Friday, August 21, 2009: Waves: 3- to 5-feet and building rapidly. Water clarity: Good. Water temps: Upper 70s.
It has begun. Powerful groundswells have already begun to arrive, somewhat ahead of schedule. This is going to be a fierce swell, possibly topping a consistent 8 feet with larger to much larger sets. The buoy reports I was reviwnign this a.m. are already getting rocked.
I reemphasize the fact that Hurricane Bill’s waves are unblocked. Often, southerly storms (tropical and otherwise) go further west in the tropics and the hook of the Carolinas (Hatteras) shields us from the first swells -- and even reduces the overall swell size of hurricanes moving parallel to the coastline. Bill is essentially turning directly toward us, though at a goodly distance away. It’s aiming all its wave action right at the Mid-Atlantic States.

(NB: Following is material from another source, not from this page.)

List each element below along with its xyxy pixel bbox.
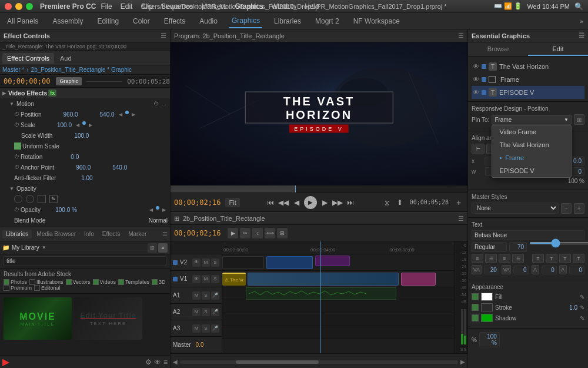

And the waves will linger. I can’t imagine this swell settling all the way down until the middle of next week, even though the storm will be long gone. That’s due to a phenomenon whereby the storm stirs the ocean so much that in its wake there is a lingering generation of wave action.
Talking with the Weather Service this a.m., we’ll be going with moderate rip currents alerts this morning with high rip current alerts by later in the day. That is actually almost 12 hours ahead of the original schedule, which is an indication of where this swell is going size-wise.

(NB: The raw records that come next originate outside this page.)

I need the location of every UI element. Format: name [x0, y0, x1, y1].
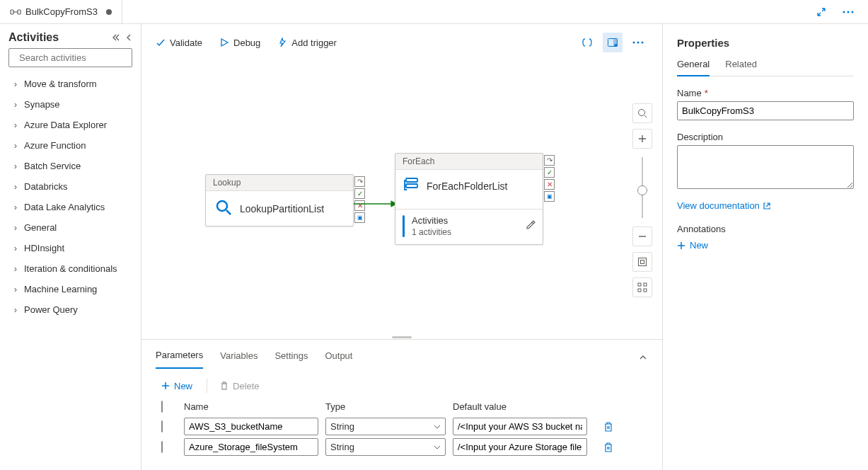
chevron-right-icon: › [11, 79, 20, 89]
select-all-checkbox[interactable] [161, 401, 163, 413]
accent-bar [403, 215, 405, 237]
port-skip[interactable] [354, 176, 365, 187]
properties-panel: Properties General Related Name* Descrip… [663, 24, 868, 470]
divider [207, 379, 207, 393]
port-fail[interactable] [544, 179, 555, 190]
svg-rect-21 [644, 289, 647, 292]
activity-category[interactable]: ›Batch Service [8, 156, 132, 176]
node-name: ForEachFolderList [427, 180, 507, 192]
param-type-select[interactable]: String [325, 438, 446, 456]
tab-variables[interactable]: Variables [220, 346, 257, 368]
expand-icon[interactable] [811, 2, 831, 22]
row-checkbox[interactable] [161, 420, 163, 432]
activity-category[interactable]: ›General [8, 218, 132, 237]
zoom-in-button[interactable] [632, 129, 652, 149]
tab-output[interactable]: Output [325, 346, 352, 368]
svg-rect-20 [638, 289, 641, 292]
tab-settings[interactable]: Settings [274, 346, 308, 368]
chevron-right-icon: › [11, 161, 20, 171]
pipeline-tab[interactable]: BulkCopyFromS3 [0, 0, 122, 23]
foreach-node[interactable]: ForEach ForEachFolderList [395, 153, 543, 245]
activity-category[interactable]: ›Data Lake Analytics [8, 197, 132, 217]
code-view-button[interactable] [577, 33, 597, 52]
bottom-collapse-button[interactable] [638, 352, 648, 362]
toolbar-more-button[interactable] [628, 33, 648, 52]
activities-search-input[interactable] [18, 52, 139, 64]
chevron-right-icon: › [11, 202, 20, 212]
param-default-input[interactable] [453, 418, 587, 435]
chevron-right-icon: › [11, 263, 20, 274]
add-trigger-button[interactable]: Add trigger [277, 38, 337, 48]
inner-activities-label: Activities [412, 215, 519, 226]
foreach-icon [404, 177, 419, 195]
chevron-down-icon [434, 444, 441, 451]
port-success[interactable] [544, 167, 555, 178]
activity-category[interactable]: ›Power Query [8, 300, 132, 319]
svg-point-10 [637, 42, 640, 44]
activities-sidebar: Activities ›Move & transform ›Synapse ›A… [0, 24, 141, 470]
editor-column: Validate Debug Add trigger [141, 24, 663, 470]
properties-toggle-button[interactable] [603, 33, 623, 52]
activity-category[interactable]: ›Iteration & conditionals [8, 259, 132, 278]
col-type: Type [325, 401, 453, 412]
activity-category[interactable]: ›Azure Function [8, 136, 132, 155]
activity-category[interactable]: ›Databricks [8, 177, 132, 196]
svg-point-2 [843, 11, 845, 13]
row-delete-button[interactable] [594, 421, 623, 432]
param-type-select[interactable]: String [325, 418, 446, 435]
param-new-button[interactable]: New [161, 381, 202, 391]
debug-button[interactable]: Debug [219, 38, 260, 48]
svg-point-15 [639, 110, 645, 116]
chevron-right-icon: › [11, 181, 20, 192]
edit-icon[interactable] [526, 220, 536, 232]
more-icon[interactable] [838, 2, 858, 22]
port-completion[interactable] [354, 212, 365, 223]
description-field[interactable] [677, 145, 854, 189]
activities-title: Activities [8, 31, 59, 44]
fit-to-screen-button[interactable] [632, 252, 652, 272]
param-name-input[interactable] [184, 438, 318, 456]
row-delete-button[interactable] [594, 442, 623, 453]
name-field-label: Name* [677, 88, 854, 98]
zoom-thumb[interactable] [637, 185, 647, 195]
foreach-activities-panel[interactable]: Activities 1 activities [395, 209, 543, 244]
chevron-right-icon: › [11, 243, 20, 253]
tab-title: BulkCopyFromS3 [25, 6, 98, 17]
view-documentation-link[interactable]: View documentation [677, 200, 854, 211]
activity-category[interactable]: ›HDInsight [8, 239, 132, 258]
activity-category[interactable]: ›Synapse [8, 95, 132, 114]
prop-tab-general[interactable]: General [677, 59, 710, 76]
zoom-slider[interactable] [642, 157, 643, 218]
zoom-out-button[interactable] [632, 227, 652, 246]
activity-category[interactable]: ›Machine Learning [8, 280, 132, 299]
chevron-right-icon: › [11, 140, 20, 151]
port-completion[interactable] [544, 191, 555, 202]
description-field-label: Description [677, 132, 854, 142]
editor-toolbar: Validate Debug Add trigger [141, 24, 662, 61]
prop-tab-related[interactable]: Related [725, 59, 757, 76]
chevron-right-icon: › [11, 304, 20, 315]
chevron-down-icon [434, 423, 441, 430]
port-skip[interactable] [544, 155, 555, 166]
validate-button[interactable]: Validate [156, 38, 202, 48]
tab-dirty-indicator [106, 9, 112, 15]
activities-search[interactable] [8, 48, 132, 67]
parameters-table: Name Type Default value String [141, 397, 662, 470]
lookup-node[interactable]: Lookup LookupPartitionList [205, 174, 354, 227]
param-name-input[interactable] [184, 418, 318, 435]
param-delete-button[interactable]: Delete [220, 381, 270, 391]
auto-align-button[interactable] [632, 277, 652, 297]
annotation-new-button[interactable]: New [677, 240, 854, 251]
col-name: Name [184, 401, 325, 412]
canvas-search-button[interactable] [632, 103, 652, 123]
param-default-input[interactable] [453, 438, 587, 456]
name-field[interactable] [677, 101, 854, 120]
canvas[interactable]: Lookup LookupPartitionList [141, 61, 662, 336]
activity-category[interactable]: ›Move & transform [8, 74, 132, 93]
tab-parameters[interactable]: Parameters [156, 345, 203, 369]
chevron-right-icon: › [11, 120, 20, 130]
svg-point-4 [852, 11, 854, 13]
row-checkbox[interactable] [161, 441, 163, 453]
activity-category[interactable]: ›Azure Data Explorer [8, 115, 132, 134]
activities-collapse-button[interactable] [112, 33, 132, 42]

Small craft should already use extreme caution around the inlets and realize the head-out this a.m. could be fairly easy but if you make a long day of it things could turns hairy to downright hazardous when trying to get back in later in the day.

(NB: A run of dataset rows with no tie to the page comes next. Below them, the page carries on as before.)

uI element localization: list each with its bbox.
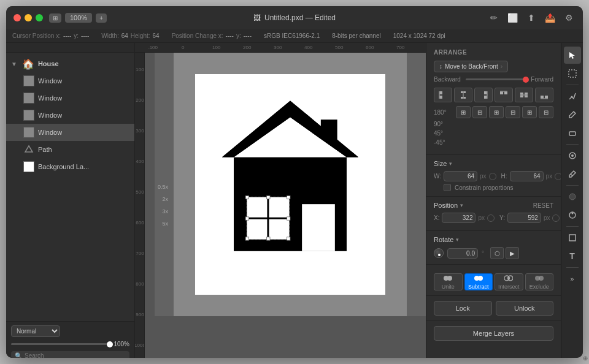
- text-tool-button[interactable]: T: [564, 248, 581, 265]
- unlock-button[interactable]: Unlock: [496, 301, 554, 316]
- flip-vertical-button[interactable]: ▶: [506, 247, 519, 259]
- pencil-tool-button[interactable]: [564, 106, 581, 123]
- more-tools-button[interactable]: »: [564, 270, 581, 287]
- effects-button[interactable]: [564, 207, 581, 224]
- height-input[interactable]: [510, 171, 544, 181]
- x-input[interactable]: [442, 213, 475, 223]
- position-section: Position ▾ RESET X: px Y: px: [426, 197, 561, 231]
- align-center-h-button[interactable]: [515, 88, 533, 102]
- opacity-slider[interactable]: [11, 343, 110, 345]
- title-bar-controls: ⊞ 100% +: [49, 13, 107, 23]
- rot-180-btn3[interactable]: ⊞: [489, 106, 504, 118]
- width-value: 64: [121, 32, 128, 39]
- opacity-thumb: [107, 341, 113, 347]
- constrain-checkbox[interactable]: [444, 184, 451, 191]
- align-bottom-button[interactable]: [535, 88, 553, 102]
- zoom-5x-button[interactable]: 5x: [156, 220, 170, 227]
- opacity-row: 100%: [11, 341, 129, 347]
- exclude-label: Exclude: [529, 284, 549, 290]
- zoom-3x-button[interactable]: 3x: [156, 208, 170, 215]
- frame-button[interactable]: ⬜: [505, 12, 520, 24]
- canvas-page[interactable]: [195, 74, 385, 295]
- move-to-front-button[interactable]: ↕ Move to Back/Front ›: [434, 61, 508, 72]
- width-input[interactable]: [444, 171, 477, 181]
- svg-text:0: 0: [182, 45, 185, 50]
- svg-rect-36: [245, 217, 248, 220]
- w-step-icon[interactable]: [489, 173, 496, 180]
- align-center-v-button[interactable]: [454, 88, 472, 102]
- x-field: X: px: [434, 213, 495, 223]
- y-input[interactable]: [507, 213, 541, 223]
- reset-button[interactable]: RESET: [533, 202, 553, 209]
- select-tool-button[interactable]: [564, 47, 581, 64]
- align-left-top-button[interactable]: [434, 88, 452, 102]
- y-step-icon[interactable]: [552, 214, 560, 222]
- zoom-select[interactable]: 100%: [65, 13, 92, 23]
- eraser-tool-button[interactable]: [564, 124, 581, 142]
- backward-forward-slider[interactable]: [466, 78, 526, 80]
- close-button[interactable]: [13, 14, 21, 21]
- height-field: H: px: [501, 171, 561, 181]
- flip-horizontal-button[interactable]: ⬡: [490, 247, 504, 259]
- svg-text:-100: -100: [148, 45, 158, 50]
- unite-button[interactable]: Unite: [434, 273, 463, 290]
- h-step-icon[interactable]: [555, 173, 561, 180]
- share-button[interactable]: ⬆: [525, 12, 537, 24]
- rotate-dial[interactable]: [434, 248, 444, 258]
- layer-item-window4[interactable]: Window: [6, 124, 134, 141]
- rot-180-btn6[interactable]: ⊟: [539, 106, 553, 118]
- x-step-icon[interactable]: [487, 214, 495, 222]
- document-title: Untitled.pxd — Edited: [264, 13, 336, 22]
- settings-button[interactable]: ⚙: [563, 12, 576, 24]
- add-layer-button[interactable]: +: [96, 13, 107, 23]
- zoom-2x-button[interactable]: 2x: [156, 195, 170, 203]
- lock-button[interactable]: Lock: [434, 301, 492, 316]
- exclude-button[interactable]: Exclude: [525, 273, 554, 290]
- layer-item-window2[interactable]: Window: [6, 89, 134, 107]
- rot-180-btn1[interactable]: ⊞: [456, 106, 471, 118]
- layer-item-window1[interactable]: Window: [6, 72, 134, 89]
- pen-tool-button[interactable]: [564, 88, 581, 105]
- cursor-y-value: ----: [81, 32, 89, 39]
- rect-shape-button[interactable]: [564, 229, 581, 246]
- layer-item-window3[interactable]: Window: [6, 107, 134, 124]
- alignment-grid: [434, 88, 553, 102]
- house-icon: 🏠: [22, 58, 34, 70]
- svg-point-72: [569, 194, 576, 200]
- export-button[interactable]: 📤: [542, 12, 558, 24]
- eyedropper-button[interactable]: [564, 165, 581, 183]
- view-mode-button[interactable]: ⊞: [49, 13, 61, 23]
- merge-layers-button[interactable]: Merge Layers: [434, 326, 553, 341]
- rot-180-btn5[interactable]: ⊞: [522, 106, 537, 118]
- zoom-0.5x-button[interactable]: 0.5x: [156, 183, 170, 191]
- pos-change-label: Position Change x:: [172, 32, 223, 39]
- rotate-label: Rotate: [434, 236, 453, 243]
- layer-group-house[interactable]: ▼ 🏠 House: [6, 55, 134, 72]
- canvas-scroll[interactable]: [155, 53, 426, 316]
- minimize-button[interactable]: [25, 14, 32, 21]
- h-unit: px: [546, 173, 553, 180]
- selection-tool-button[interactable]: [564, 65, 581, 82]
- layer-item-background[interactable]: Background La...: [6, 158, 134, 175]
- move-caret: ›: [501, 63, 502, 70]
- intersect-button[interactable]: Intersect: [495, 273, 523, 290]
- subtract-button[interactable]: Subtract: [464, 273, 493, 290]
- maximize-button[interactable]: [36, 14, 43, 21]
- layer-label-window3: Window: [38, 112, 62, 119]
- search-input[interactable]: [25, 352, 126, 358]
- tool-separator-4: [566, 226, 579, 227]
- rotate-input[interactable]: [447, 248, 478, 259]
- paint-bucket-button[interactable]: [564, 147, 581, 164]
- rot-180-btn4[interactable]: ⊟: [506, 106, 520, 118]
- align-right-top-button[interactable]: [474, 88, 493, 102]
- layer-item-path[interactable]: Path: [6, 141, 134, 158]
- move-icon: ↕: [439, 63, 442, 70]
- pen-tool-button[interactable]: ✏: [488, 12, 500, 24]
- svg-text:200: 200: [136, 97, 144, 103]
- circle-color-button[interactable]: [564, 188, 581, 205]
- svg-rect-75: [569, 235, 576, 241]
- svg-text:300: 300: [274, 45, 282, 50]
- rot-180-btn2[interactable]: ⊟: [472, 106, 487, 118]
- align-top-left-button[interactable]: [495, 88, 513, 102]
- blend-mode-select[interactable]: Normal: [11, 325, 60, 337]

I’ll also give that much-repeated warning that hurricane swells are notorious for going temporarily small or even seemingly flat, sometimes for up to 3 or 4 minutes, then totally letting loose -- as if the ocean stored up for a monster set. Taking a quick look out the inlet and seeing what seems to be just normal waves action can be a killer misread.
While the concept of a rogue wave is a very real thing out at sea, it is NOT an onshore phenomenon. I bring that up because one fairly recent boating fatality was attributed to a “rogue wave” when in reality it was the exact phenomenon I mentioned above. The captain failed to take into account huge hurricane swells that had momentarily settled down. Please take that swell idiosyncrasy into account if transiting the inlets today.
Surfcasting will be challenging to downright leaden by late today. Holding bottom – or even setting up along the waters edge – will be a losing battle.
It will be an ideal day to work the bay and look for the blues, fluke and occasional weakies being caught there of late. Be very aware of the hot and steamy air already over the area. That will combine with a slow-moving, almost stalled cold front to spark major T-storms. Due to the lack of steering currents, those storms could linger until they literally rain (and lighting) themselves out.